Après, il est certain que la part d'improvisation et d'interprétation personnelle étant majeure dans ce travail, il était impossible pour un réalisateur d'anticiper tous les traitements réservés à leurs films, ici un benshi de talent rendant le film plus palpitant pour son public, là un idiot faisant un contresens qui affaiblit la conclusion du film... (mais c'est aussi vrai d'un accompagnement musical raté pour un film. On n'y est plus habitué, parce que souvent, l'accompagnement -correct- est inclus dans la bande-son du film ou du dvd, mais on peut imaginer quel effet fait une musique qui s'arrête au mauvais moment, part sur un mauvais rythme, entame un air triste pour un gag ou l'inverse. Les salles n'étaient pas des lieux très prestigieux, et il est probable que s'y produisaient parfois des musiciens pas très inspirés).
Logique, donc, qu'un metteur en scène ayant une haute conception de son art regrette de ne pas pouvoir assurer un contrôle total sur son oeuvre. Mais ça ne devait pas être le cas de beaucoup de réalisateurs à cette époque où la plupart se considéraient comme des artisans, et le benshi restait un moyen de rendre accessible un film au plus grand nombre. On peut imaginer qu'un benshi prestigieux soit plus suivi pour lui-même que pour les films qu'il commente, ce qui est dommageable pour un cinéaste de talent, mais peut sauver un film raté (ou difficile à accepter pour le public) du naufrage.
Bref, je pense que ces intermédiaires supplémentaires entre le cinéaste et son public ajoutent toutes sortes de problématiques à la question du cinéma et de sa réception.
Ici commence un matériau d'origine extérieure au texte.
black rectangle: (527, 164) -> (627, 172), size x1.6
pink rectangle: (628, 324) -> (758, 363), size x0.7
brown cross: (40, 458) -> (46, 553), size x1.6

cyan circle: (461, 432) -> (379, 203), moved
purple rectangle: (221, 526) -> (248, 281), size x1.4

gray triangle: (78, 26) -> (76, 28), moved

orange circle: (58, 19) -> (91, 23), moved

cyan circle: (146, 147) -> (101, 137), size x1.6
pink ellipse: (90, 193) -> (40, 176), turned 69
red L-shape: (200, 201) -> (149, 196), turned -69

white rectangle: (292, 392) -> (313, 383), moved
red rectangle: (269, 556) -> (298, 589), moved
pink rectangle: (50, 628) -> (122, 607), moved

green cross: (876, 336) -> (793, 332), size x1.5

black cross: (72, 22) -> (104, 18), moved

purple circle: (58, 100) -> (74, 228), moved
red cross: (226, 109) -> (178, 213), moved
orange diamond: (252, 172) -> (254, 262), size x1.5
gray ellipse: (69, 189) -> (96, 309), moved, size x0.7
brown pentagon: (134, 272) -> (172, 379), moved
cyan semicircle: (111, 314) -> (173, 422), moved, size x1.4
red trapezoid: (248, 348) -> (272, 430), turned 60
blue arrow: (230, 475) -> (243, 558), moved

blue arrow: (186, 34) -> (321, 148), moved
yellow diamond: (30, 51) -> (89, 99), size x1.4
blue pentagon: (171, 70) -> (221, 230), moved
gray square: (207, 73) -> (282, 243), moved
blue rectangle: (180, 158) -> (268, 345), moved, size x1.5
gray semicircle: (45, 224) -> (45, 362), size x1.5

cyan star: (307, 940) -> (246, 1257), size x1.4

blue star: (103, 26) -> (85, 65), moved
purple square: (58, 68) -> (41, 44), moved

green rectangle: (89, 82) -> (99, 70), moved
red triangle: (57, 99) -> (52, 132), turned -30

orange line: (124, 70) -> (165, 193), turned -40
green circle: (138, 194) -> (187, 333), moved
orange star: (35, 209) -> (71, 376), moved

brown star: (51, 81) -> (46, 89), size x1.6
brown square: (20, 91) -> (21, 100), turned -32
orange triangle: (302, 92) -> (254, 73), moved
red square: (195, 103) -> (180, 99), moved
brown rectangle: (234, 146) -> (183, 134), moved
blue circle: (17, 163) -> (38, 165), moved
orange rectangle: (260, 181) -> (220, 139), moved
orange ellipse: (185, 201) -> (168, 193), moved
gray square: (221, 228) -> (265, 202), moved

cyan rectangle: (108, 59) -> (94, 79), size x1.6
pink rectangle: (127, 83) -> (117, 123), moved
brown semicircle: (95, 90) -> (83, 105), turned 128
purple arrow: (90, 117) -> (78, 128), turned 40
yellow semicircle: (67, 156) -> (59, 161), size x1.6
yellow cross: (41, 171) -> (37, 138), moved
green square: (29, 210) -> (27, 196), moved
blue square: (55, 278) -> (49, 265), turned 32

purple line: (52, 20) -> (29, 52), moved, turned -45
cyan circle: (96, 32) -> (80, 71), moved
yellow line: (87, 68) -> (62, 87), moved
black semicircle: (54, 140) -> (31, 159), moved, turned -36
Mais il reste à mes yeux impossible que les cinéastes aient tourné leurs films sans se demander comment les benshi traiteraient telle ou telle séquence... Ils ont donc, je pense, pris en compte leur existence dans leur mise en scène.
Cela dit, il est certain que cette façon de voir un film est très différente de celle à laquelle nous sommes habitués, et ça peut déranger notre perception du film (un gars qui parle tout du long, brrrr). Je tenterais ces dvd un de ces quatre, pour me rendre compte.